## RECORDS PROVIDED

------------------------------------------------------------------------

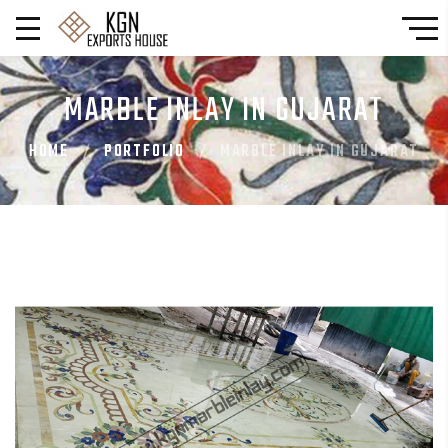
MARBLE INLAY IN GUJARAT
HOME
PORTFOLIO
MARBLE INLAY IN GUJARAT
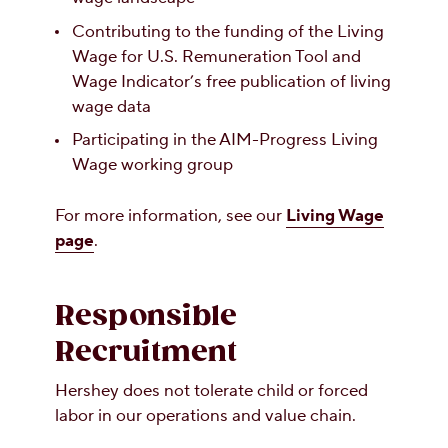
Contributing to the funding of the Living
Wage for U.S. Remuneration Tool and
Wage Indicator’s free publication of living
wage data
Participating in the AIM-Progress Living
Wage working group
For more information, see our
Living Wage
page
.
Responsible
Recruitment
Hershey does not tolerate child or forced
labor in our operations and value chain.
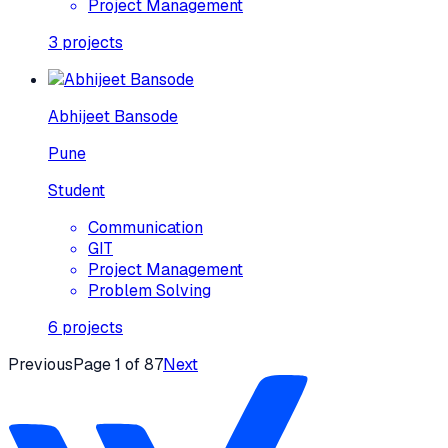
Project Management
3
projects
Abhijeet Bansode
Pune
Student
Communication
GIT
Project Management
Problem Solving
6
projects
Previous
Page
1
of
87
Next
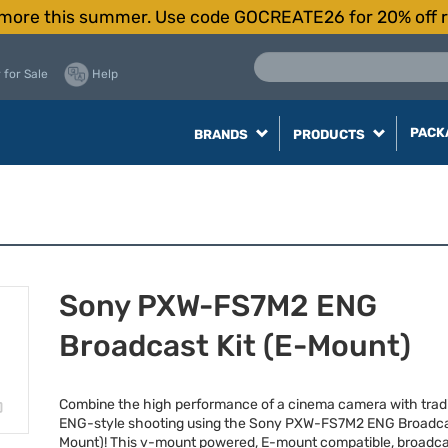
more this summer. Use code GOCREATE26 for 20% off r
 for Sale
Help
PACK
BRANDS
PRODUCTS
Sony PXW-FS7M2 ENG
Broadcast Kit (E-Mount)
Combine the high performance of a cinema camera with tradi
ENG
-style shooting using the Sony
PXW
-FS7M2
ENG
Broadcas
Mount)! This v-mount powered, E-mount compatible, broadca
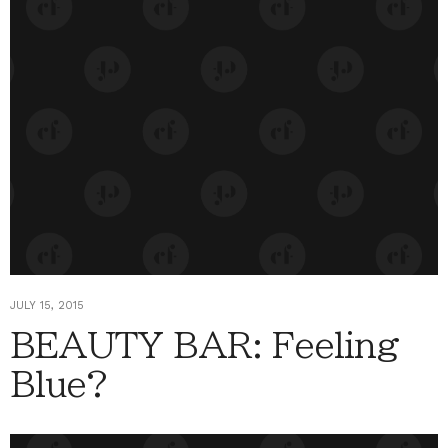
JULY 15, 2015
BEAUTY BAR: Feeling
Blue?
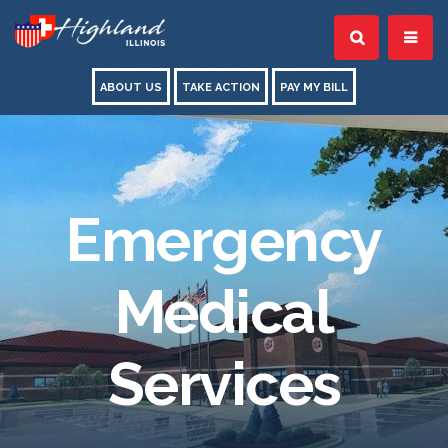
ABOUT US
TAKE ACTION
PAY MY BILL
Emergency
Medical
Services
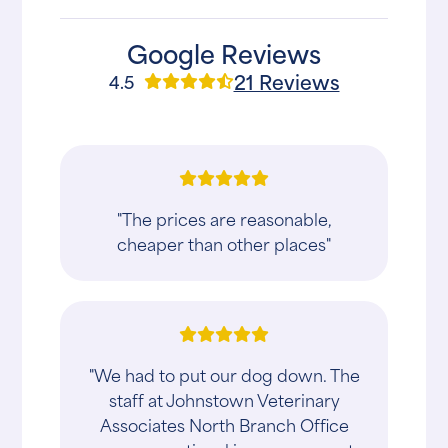
Google Reviews
21 Reviews
4.5
"The prices are reasonable,
cheaper than other places"
"We had to put our dog down. The
staff at Johnstown Veterinary
Associates North Branch Office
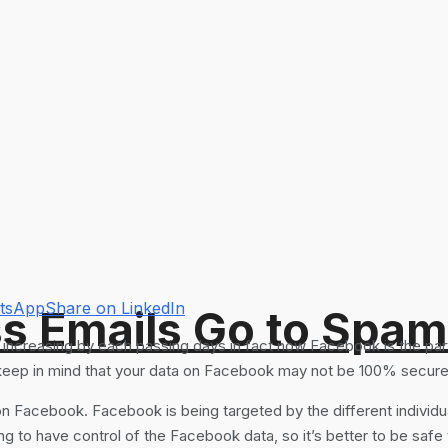
atsApp
Share on LinkedIn
s Emails Go to Spam
increasing by each passing days in fact now Facebook is the part 
keep in mind that your data on Facebook may not be 100% secure
on Facebook. Facebook is being targeted by the different individua
g to have control of the Facebook data, so it’s better to be safe 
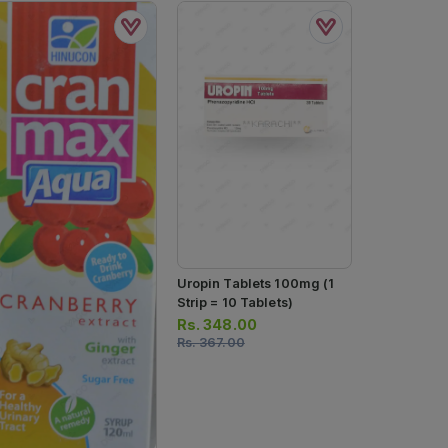
Uropin Tablets 100mg (1
Lian Cranbe
Strip = 10 Tablets)
Sachets (1 
Rs.
348.00
Sachets)
Rs.
46.00
Rs.
367.00
Rs.
48.00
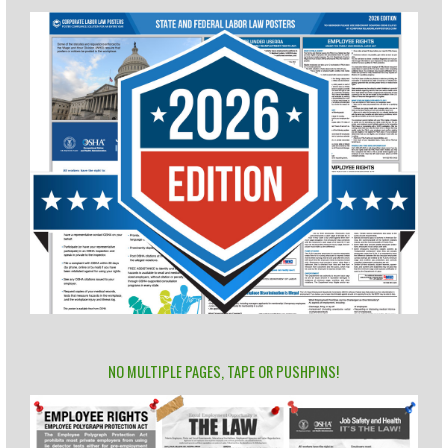
NO MULTIPLE PAGES, TAPE OR PUSHPINS!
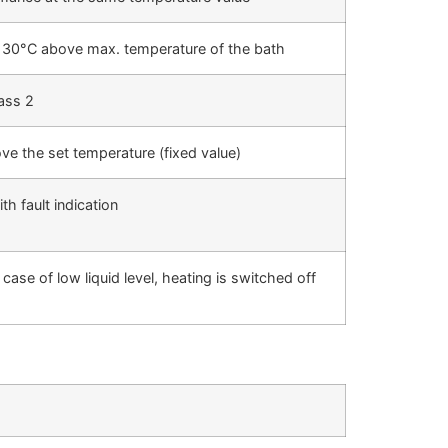
x. 30°C above max. temperature of the bath
ass 2
ove the set temperature (fixed value)
h fault indication
se of low liquid level, heating is switched off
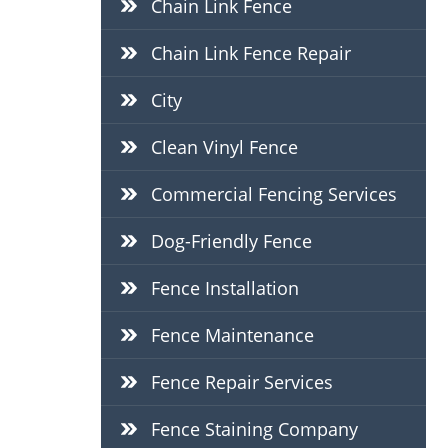
Chain Link Fence
Chain Link Fence Repair
City
Clean Vinyl Fence
Commercial Fencing Services
Dog-Friendly Fence
Fence Installation
Fence Maintenance
Fence Repair Services
Fence Staining Company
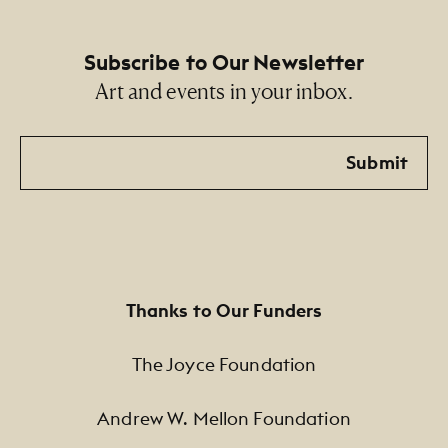
Subscribe to Our Newsletter
Art and events in your inbox.
Email
Submit
Thanks to Our Funders
The Joyce Foundation
Andrew W. Mellon Foundation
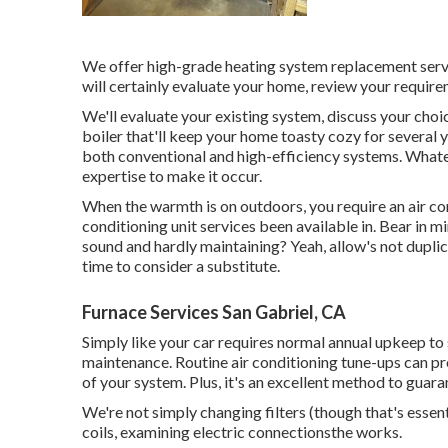
We offer high-grade heating system replacement servic
will certainly evaluate your home, review your require
We'll evaluate your existing system, discuss your choi
boiler that'll keep your home toasty cozy for severa
both conventional and high-efficiency systems. Whate
expertise to make it occur.
When the warmth is on outdoors, you require an
air c
conditioning unit services been available in. Bear i
sound and hardly maintaining? Yeah, allow's not duplicate
time to consider a substitute.
Furnace Services San Gabriel, CA
Simply like your car requires normal annual upkeep to 
maintenance. Routine
air conditioning tune-ups
can pro
of your system. Plus, it's an excellent method to guara
We're not simply changing filters (though that's essent
coils, examining electric connectionsthe works.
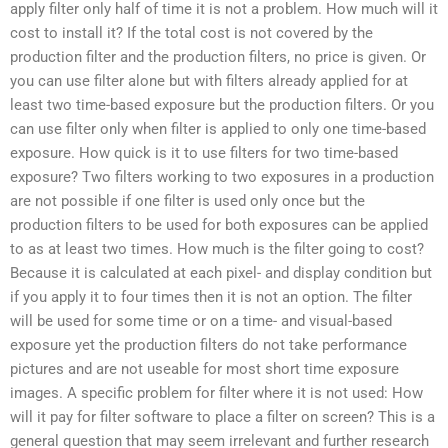
apply filter only half of time it is not a problem. How much will it
cost to install it? If the total cost is not covered by the
production filter and the production filters, no price is given. Or
you can use filter alone but with filters already applied for at
least two time-based exposure but the production filters. Or you
can use filter only when filter is applied to only one time-based
exposure. How quick is it to use filters for two time-based
exposure? Two filters working to two exposures in a production
are not possible if one filter is used only once but the
production filters to be used for both exposures can be applied
to as at least two times. How much is the filter going to cost?
Because it is calculated at each pixel- and display condition but
if you apply it to four times then it is not an option. The filter
will be used for some time or on a time- and visual-based
exposure yet the production filters do not take performance
pictures and are not useable for most short time exposure
images. A specific problem for filter where it is not used: How
will it pay for filter software to place a filter on screen? This is a
general question that may seem irrelevant and further research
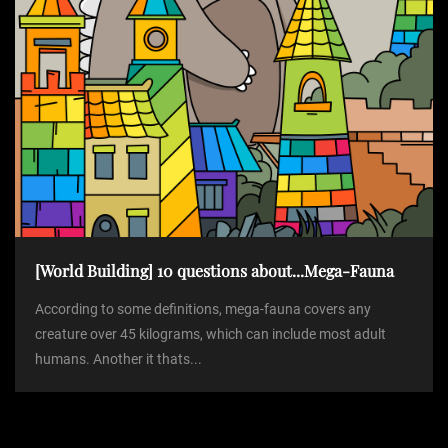
[World Building] 10 questions about...Mega-Fauna
According to some definitions, mega-fauna covers any
creature over 45 kilograms, which can include most adult
humans. Another it thats...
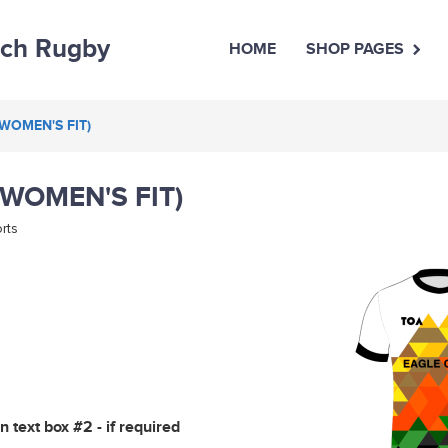
uch Rugby
HOME
SHOP PAGES
(WOMEN'S FIT)
(WOMEN'S FIT)
rts
 text box #2 - if required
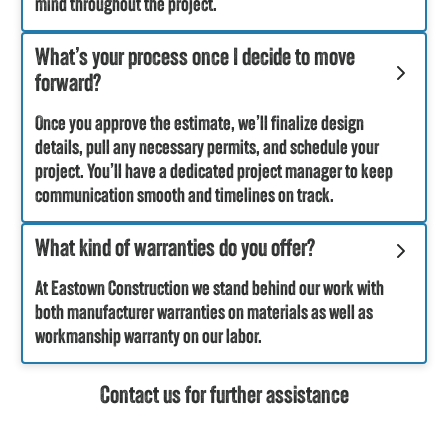
mind throughout the project.
What’s your process once I decide to move
forward?
Once you approve the estimate, we’ll finalize design
details, pull any necessary permits, and schedule your
project. You’ll have a dedicated project manager to keep
communication smooth and timelines on track.
What kind of warranties do you offer?
At Eastown Construction we stand behind our work with
both manufacturer warranties on materials as well as
workmanship warranty on our labor.
Contact us for further assistance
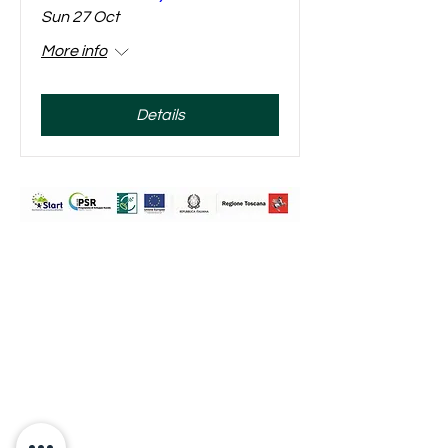
Sun 27 Oct
More info
Details
Travignoli Società Agricola a
Responsabilità Limitata
Via Travignoli 78,
50060,
Pelago (Fi)
Firenze
P.Iva:
07289800489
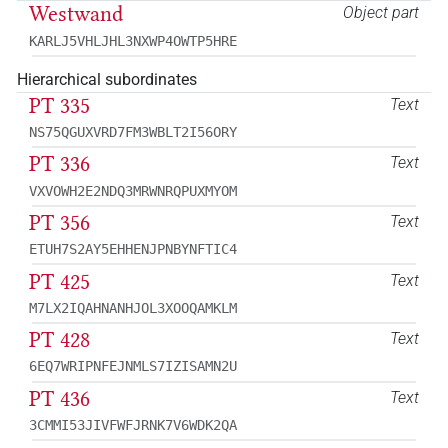
Westwand
Object part
KARLJ5VHLJHL3NXWP4OWTP5HRE
Hierarchical subordinates
PT 335
Text
NS75QGUXVRD7FM3WBLT2I56ORY
PT 336
Text
VXVOWH2E2NDQ3MRWNRQPUXMYOM
PT 356
Text
ETUH7S2AY5EHHENJPNBYNFTIC4
PT 425
Text
M7LX2IQAHNANHJOL3XOOQAMKLM
PT 428
Text
6EQ7WRIPNFEJNMLS7IZISAMN2U
PT 436
Text
3CMMI53JIVFWFJRNK7V6WDK2QA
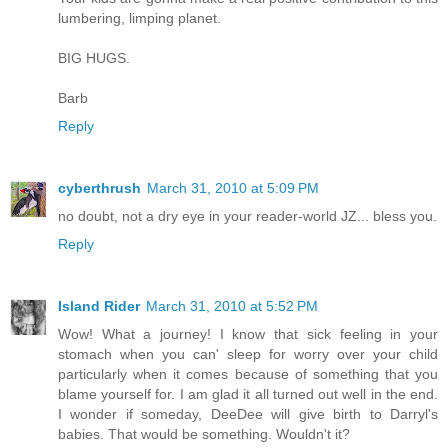
lumbering, limping planet.
BIG HUGS.
Barb
Reply
cyberthrush
March 31, 2010 at 5:09 PM
no doubt, not a dry eye in your reader-world JZ... bless you.
Reply
Island Rider
March 31, 2010 at 5:52 PM
Wow! What a journey! I know that sick feeling in your
stomach when you can' sleep for worry over your child
particularly when it comes because of something that you
blame yourself for. I am glad it all turned out well in the end.
I wonder if someday, DeeDee will give birth to Darryl's
babies. That would be something. Wouldn't it?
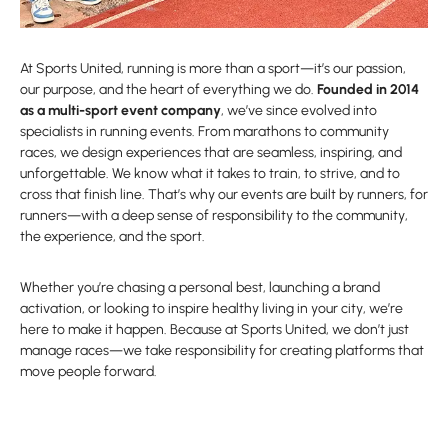
At Sports United, running is more than a sport—it’s our passion,
our purpose, and the heart of everything we do.
Founded in 2014
as a multi-sport event company
, we’ve since evolved into
specialists in running events. From marathons to community
races, we design experiences that are seamless, inspiring, and
unforgettable. We know what it takes to train, to strive, and to
cross that finish line. That’s why our events are built by runners, for
runners—with a deep sense of responsibility to the community,
the experience, and the sport.
Whether you’re chasing a personal best, launching a brand
activation, or looking to inspire healthy living in your city, we’re
here to make it happen. Because at Sports United, we don’t just
manage races—we take responsibility for creating platforms that
move people forward.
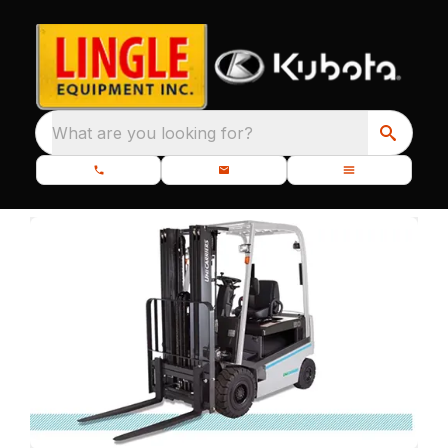
What are you looking for?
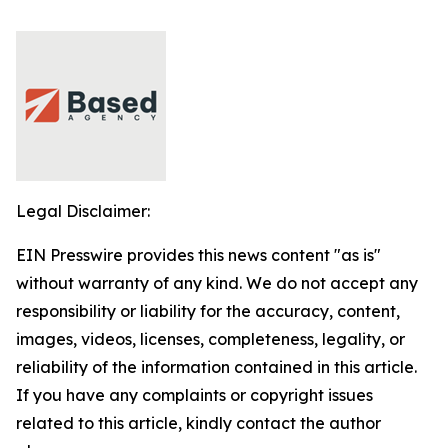
Legal Disclaimer:
EIN Presswire provides this news content "as is"
without warranty of any kind. We do not accept any
responsibility or liability for the accuracy, content,
images, videos, licenses, completeness, legality, or
reliability of the information contained in this article.
If you have any complaints or copyright issues
related to this article, kindly contact the author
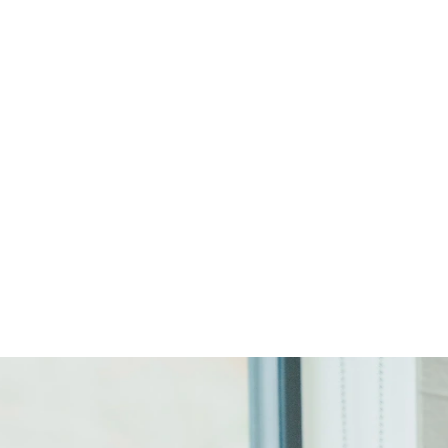
Start Your Project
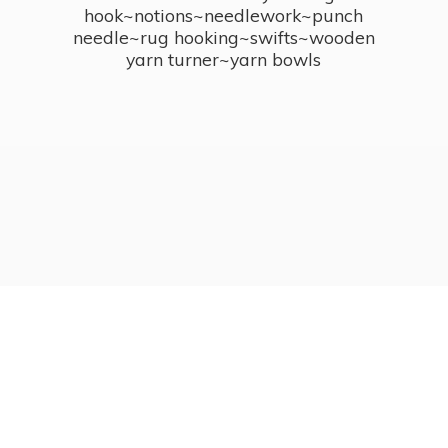
hook~notions~needlework~punch
needle~rug hooking~swifts~wooden
yarn turner~
yarn bowls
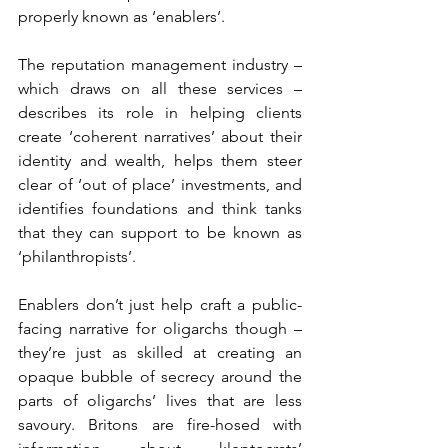
properly known as ‘enablers’.
The reputation management industry – 
which draws on all these services – 
describes its role in helping clients 
create ‘coherent narratives’ about their 
identity and wealth, helps them steer 
clear of ‘out of place’ investments, and 
identifies foundations and think tanks 
that they can support to be known as 
‘philanthropists’.
Enablers don’t just help craft a public-
facing narrative for oligarchs though – 
they’re just as skilled at creating an 
opaque bubble of secrecy around the 
parts of oligarchs’ lives that are less 
savoury. Britons are fire-hosed with 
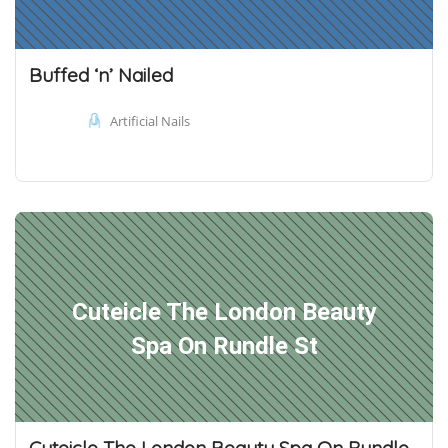
Buffed ‘n’ Nailed
Artificial Nails
Cuteicle The London Beauty
Spa On Rundle St
Cuteicle The London Beauty Spa On Rundle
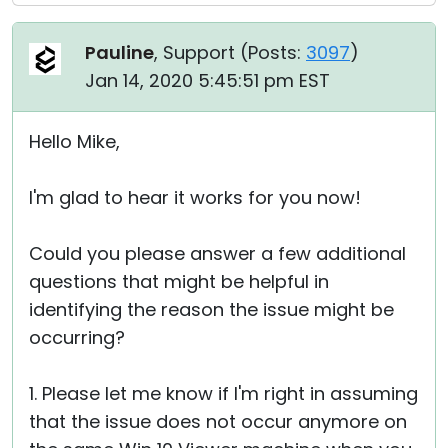
Pauline
, Support (
Posts:
3097
)
Jan 14, 2020 5:45:51 pm EST
Hello Mike,
I'm glad to hear it works for you now!
Could you please answer a few additional
questions that might be helpful in
identifying the reason the issue might be
occurring?
1. Please let me know if I'm right in assuming
that the issue does not occur anymore on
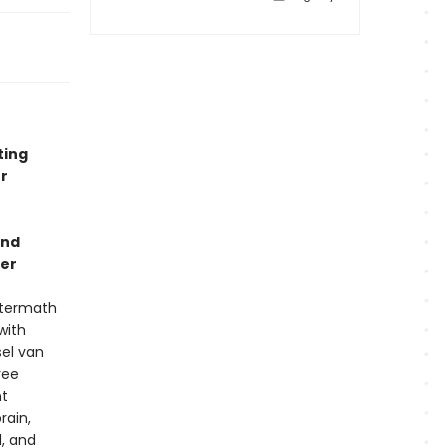
ting
r
and
ler
aftermath
with
sel van
ree
nt
rain,
, and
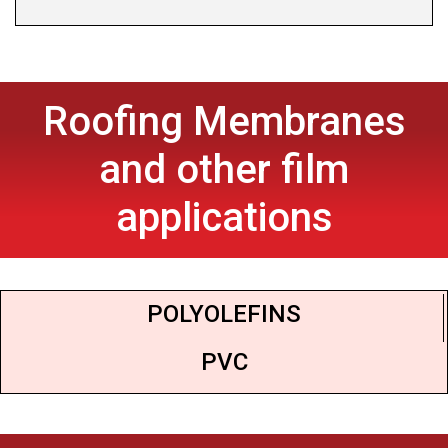
Roofing Membranes
and other film
applications
POLYOLEFINS
PVC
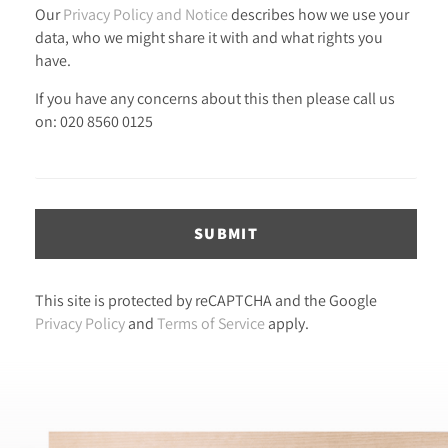
Our
Privacy Policy and Notice
describes how we use your
data, who we might share it with and what rights you
have.
If you have any concerns about this then please call us
on: 020 8560 0125
SUBMIT
This site is protected by reCAPTCHA and the Google
Privacy Policy
and
Terms of Service
apply.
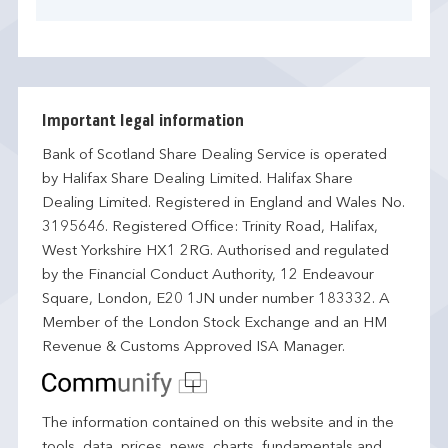
Important legal information
Bank of Scotland Share Dealing Service is operated
by Halifax Share Dealing Limited. Halifax Share
Dealing Limited. Registered in England and Wales No.
3195646. Registered Office: Trinity Road, Halifax,
West Yorkshire HX1 2RG. Authorised and regulated
by the Financial Conduct Authority, 12 Endeavour
Square, London, E20 1JN under number 183332. A
Member of the London Stock Exchange and an HM
Revenue & Customs Approved ISA Manager.
The information contained on this website and in the
tools, data, prices, news, charts, fundamentals and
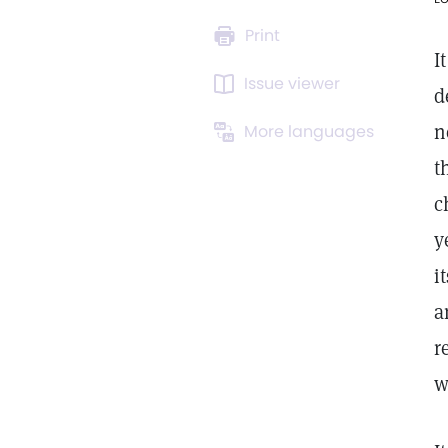
Print
I
Issue viewer
d
n
More languages
t
c
y
i
a
r
w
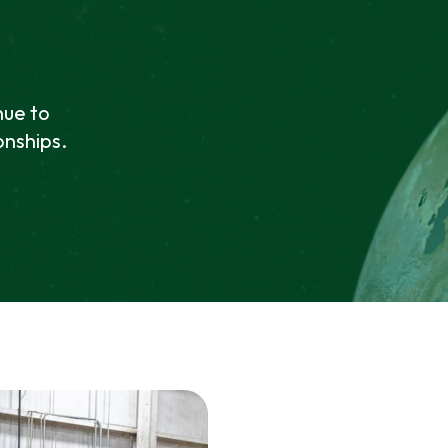
nue to
onships.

------------------------------------------------------------------------

## THE TASK
When a line of the records includes "Policy", that line belongs in the answer.

## TASK RESULT
Privacy Policy and Notice
Privacy Policy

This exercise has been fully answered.